Write down the name of the compound represented by $A{l_2}{(S{O_4})_3}$.

Answer 1

Hint: For finding out the name of compound see the ions attached it means see what is metal and which anion is present. Here, anion is of sulphur and we know that sulphur can make three types of anions which are sulphide, sulfate and sulfite.

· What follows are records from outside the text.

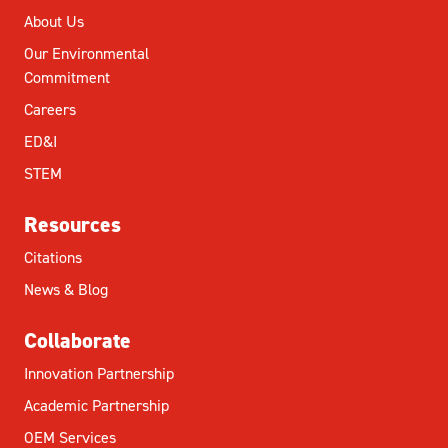
About Us
Our Environmental
Commitment
Careers
ED&I
STEM
Resources
Citations
News & Blog
Collaborate
Innovation Partnership
Academic Partnership
OEM Services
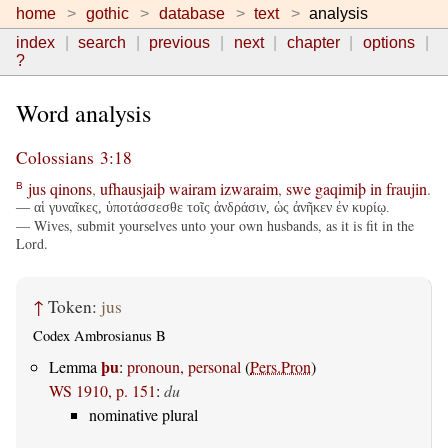
home
gothic
database
text
analysis
index
search
previous
next
chapter
options
?
Word analysis
Colossians 3:18
jus
qinons
,
ufhausjaiþ
wairam
izwaraim
,
swe
gaqimiþ
in
fraujin
.
B
— αἱ γυναῖκες, ὑποτάσσεσθε τοῖς ἀνδράσιν, ὡς ἀνῆκεν ἐν κυρίῳ.
— Wives, submit yourselves unto your own husbands, as it is fit in the
Lord.
↑
Token:
jus
Codex Ambrosianus B
þu
Lemma
:
pronoun, personal
(
Pers.Pron
)
WS 1910, p. 151
:
du
nominative plural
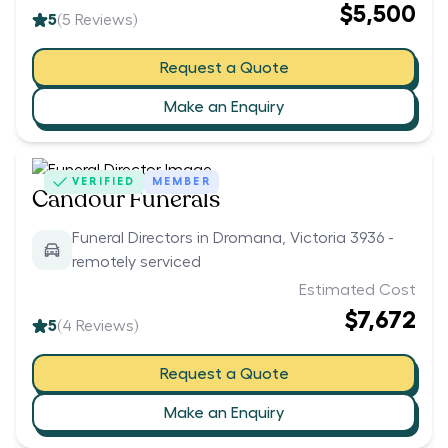
$5,500
5
(
5
Reviews)
Request a Quote
Make an Enquiry
VERIFIED
MEMBER
Candour Funerals
Funeral Directors in Dromana, Victoria 3936 -
remotely serviced
Estimated Cost
$7,672
5
(
4
Reviews)
Request a Quote
Make an Enquiry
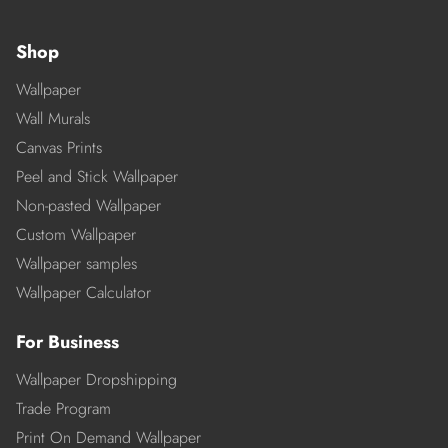
Shop
Wallpaper
Wall Murals
Canvas Prints
Peel and Stick Wallpaper
Non-pasted Wallpaper
Custom Wallpaper
Wallpaper samples
Wallpaper Calculator
For Business
Wallpaper Dropshipping
Trade Program
Print On Demand Wallpaper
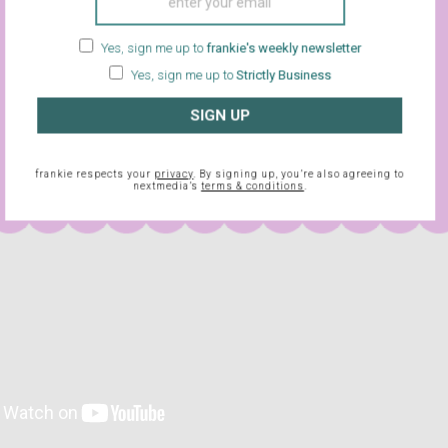
e opening over the road, helmed by Joe Fox (Tom Hanks). The t
t on the world wide web, they’re both striking up a digital romance
Yes, sign me up to
frankie's weekly newsletter
 COULD THE OTHER PERSON BE? Turns out that beyond the veil 
Yes, sign me up to
Strictly Business
onsumerism, true love really does win after all.
SIGN UP
frankie respects your
privacy
. By signing up, you’re also agreeing to
nextmedia’s
terms & conditions
.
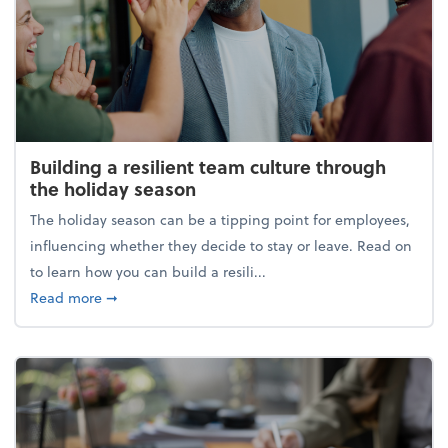
Building a resilient team culture through
the holiday season
The holiday season can be a tipping point for employees,
influencing whether they decide to stay or leave. Read on
to learn how you can build a resili...
about Building a resilient team culture through th
Read more
➞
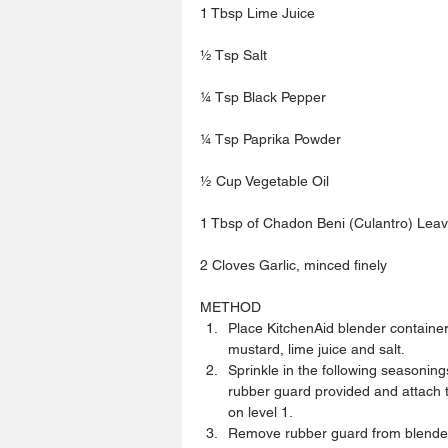
1 Tbsp Lime Juice
½ Tsp Salt 
¼ Tsp Black Pepper
¼ Tsp Paprika Powder
½ Cup Vegetable Oil
1 Tbsp of Chadon Beni (Culantro) Leave
2 Cloves Garlic, minced finely
METHOD 
Place KitchenAid blender container
mustard, lime juice and salt.  
Sprinkle in the following seasoning
rubber guard provided and attach t
on level 1.  
Remove rubber guard from blender a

Now if anyone knows how these three represent then can easily differentiate between them.

Complete step-by-step answer:
We have aluminum here which is an element of group $13$ of boron family, each element of boron family have a charge of $( + 3)$ so aluminum is also having charge of $( + 3)$ represented as $A{l^{ + 3}}$. Now comes to the anionic part it is a sulphur constituent, we know that sulphur forms three types of anions, one is sulphide in which it will exist alone having a charge of $ - 2$ on it, it can be represented as ${S^{2 - }}$.

Another two types of anions of sulphur are just the same by name, one is sulfate and another is sulfite. In sulfate having $ - ate$ as a suffix so in this type of anion it is represented as $SO_4^{2 - }$ . In another anion, in sulfite it can be represented as $SO_3^{2 - }$. In the above formula aluminum reacts with sulfate and forms aluminum sulfate. $A{l^{ + 3}}\,\,\,SO_4^{2 - }$

These two ions form compounds that give charge of each on another anion, thus we get $A{l_2}{(S{O_4})_3}$ .


Note: When there is compound formation, the cation and anion react and give up charge which is present on their own towards the other atom or group. Same happens here, aluminum gave up charge $( + 3)$ to sulfate while sulfate also gave up charge of $ - 2$ to aluminum and got a compound named aluminum sulfate.